I will look into that.

barracuda156 commented 2 years ago

UPD2. Well, with this change to one of the patches onetbb builds on Leopard:

--- src/tbbmalloc_proxy/proxy_overload_osx.h.orig   2021-12-17 21:40:54.000000000 +0800
+++ src/tbbmalloc_proxy/proxy_overload_osx.h    2022-05-07 13:49:36.000000000 +0800
@@ -134,11 +134,12 @@
         introspect.force_lock = &zone_force_lock;
         introspect.force_unlock = &zone_force_unlock;
         introspect.statistics = zone_statistics;
+#if __MAC_OS_X_VERSION_MAX_ALLOWED >= 1070
         introspect.zone_locked = &zone_locked;
         introspect.enable_discharge_checking = &impl_zone_enable_discharge_checking;
         introspect.disable_discharge_checking = &impl_zone_disable_discharge_checking;
         introspect.discharge = &impl_zone_discharge;
-
+#endif
         zone.size = &impl_malloc_usable_size;
         zone.malloc = &impl_malloc;
         zone.calloc = &impl_calloc;
@@ -149,12 +150,17 @@
         zone.zone_name = "tbbmalloc";
         zone.introspect = &introspect;
         zone.version = 8;
+#if __MAC_OS_X_VERSION_MAX_ALLOWED >= 1060
         zone.memalign = impl_memalign;
+#endif
+#if __MAC_OS_X_VERSION_MAX_ALLOWED >= 1070
         zone.free_definite_size = &impl_free_definite_size;
         zone.pressure_relief = &impl_pressure_relief;
-
+#endif
         // make sure that default purgeable zone is initialized
+#if __MAC_OS_X_VERSION_MAX_ALLOWED >= 1060
         malloc_default_purgeable_zone();
+#endif
         void* ptr = malloc(1);
         // get all registered memory zones
         unsigned zcount = 0;

ppc64 likewise complained about undefined symbols, so an identical patch to definitions has been added. Then,

The following ports are currently installed:
  onetbb @2021.5.0_1+universal (active) requested_variants='+universal' platform='darwin 9' archs='ppc ppc64' date='2022-05-07T13:54:52+0800'
barracuda156 commented 2 years ago

@vossmjp An updated PR on Macports: https://github.com/macports/macports-ports/pull/14780 (I closed the original one due to messing up git rebase)
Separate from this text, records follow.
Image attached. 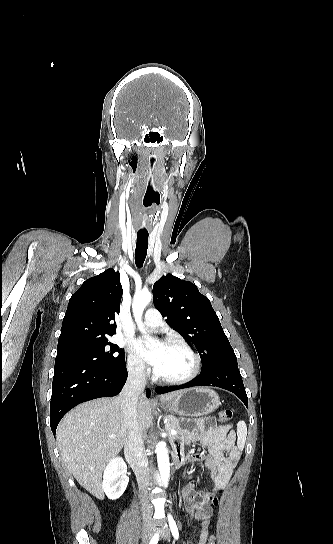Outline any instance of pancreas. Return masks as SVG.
<instances>
[{"label":"pancreas","instance_id":"pancreas-1","mask_svg":"<svg viewBox=\"0 0 333 544\" xmlns=\"http://www.w3.org/2000/svg\"><path fill=\"white\" fill-rule=\"evenodd\" d=\"M166 423H165V429L169 432L170 438H176L180 433L183 432V430L180 427L179 420L175 418L173 415H168L165 417ZM171 430H176L177 434L172 435L170 433Z\"/></svg>","mask_w":333,"mask_h":544}]
</instances>
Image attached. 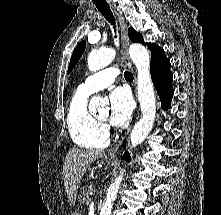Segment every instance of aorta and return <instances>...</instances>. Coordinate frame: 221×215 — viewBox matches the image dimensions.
<instances>
[{
    "mask_svg": "<svg viewBox=\"0 0 221 215\" xmlns=\"http://www.w3.org/2000/svg\"><path fill=\"white\" fill-rule=\"evenodd\" d=\"M129 55L137 69V94L140 103L142 117L135 124L131 134V146L135 147L142 143L151 131L155 116L156 104L154 88L150 76V55L141 44H132L129 47ZM116 52L112 48L92 51L88 56V67L91 71H98L108 66L115 58ZM105 109V102L101 97H93L89 104V111L96 112ZM123 173L115 179L107 189L106 199L99 215H111L113 202L116 199Z\"/></svg>",
    "mask_w": 221,
    "mask_h": 215,
    "instance_id": "aorta-1",
    "label": "aorta"
}]
</instances>
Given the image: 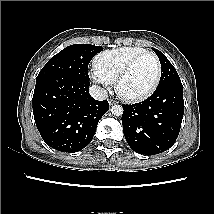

barracuda156 commented 2 years ago

@vossmjp Just in case, I understand you and others may not have hardware and/or time to do actual testing for PPC, so I only expect either “good to go” verdict (and then I can make PR here to onetbb) or “this particular thing won’t work correctly”. I can do all testing on my end.

barracuda156 commented 1 year ago

oneTBB is neither officially nor community supported on mac32 any longer. If you want to restore that file, test it on your own system and submit a PR, you can do that. But we do not intend to provide ongoing support.

@vossmjp Could you or someone take a look please?

https://github.com/oneapi-src/oneTBB/pull/840

nofuturre commented 1 month ago

@barracuda156 is this issue still relevant?

barracuda156 commented 1 month ago

@barracuda156 is this issue still relevant?

@nofuturre Yes, it is desirable to merge fixes for powerpc and 32-bit macOS. We have it working.